Input

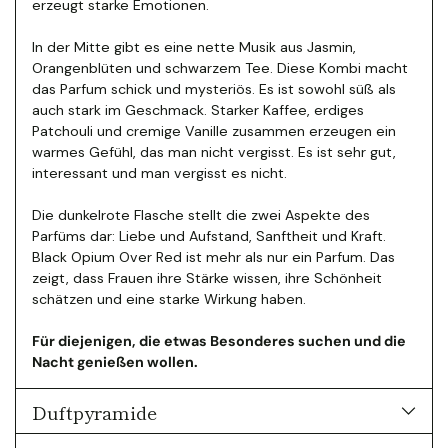
erzeugt starke Emotionen.
In der Mitte gibt es eine nette Musik aus Jasmin,
Orangenblüten und schwarzem Tee.
Diese Kombi macht
das Parfum schick und mysteriös. Es ist sowohl süß als
auch stark im Geschmack. Starker Kaffee, erdiges
Patchouli und cremige Vanille zusammen erzeugen ein
warmes Gefühl, das man nicht vergisst. Es ist sehr gut,
interessant und man vergisst es nicht.
Die dunkelrote Flasche stellt die zwei Aspekte des
Parfüms dar: Liebe und Aufstand, Sanftheit und Kraft.
Black Opium Over Red ist mehr als nur ein Parfum. Das
zeigt, dass Frauen ihre Stärke wissen, ihre Schönheit
schätzen und eine starke Wirkung haben.
Für diejenigen, die etwas Besonderes suchen und die
Nacht genießen wollen.
Duftpyramide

What to work on
Please return only the lines from the one with "Black Opium Over" through the end of the listing, each exactly as written, first and last included.

Result of this task
Black Opium Over Red ist mehr als nur ein Parfum. Das
zeigt, dass Frauen ihre Stärke wissen, ihre Schönheit
schätzen und eine starke Wirkung haben.
Für diejenigen, die etwas Besonderes suchen und die
Nacht genießen wollen.
Duftpyramide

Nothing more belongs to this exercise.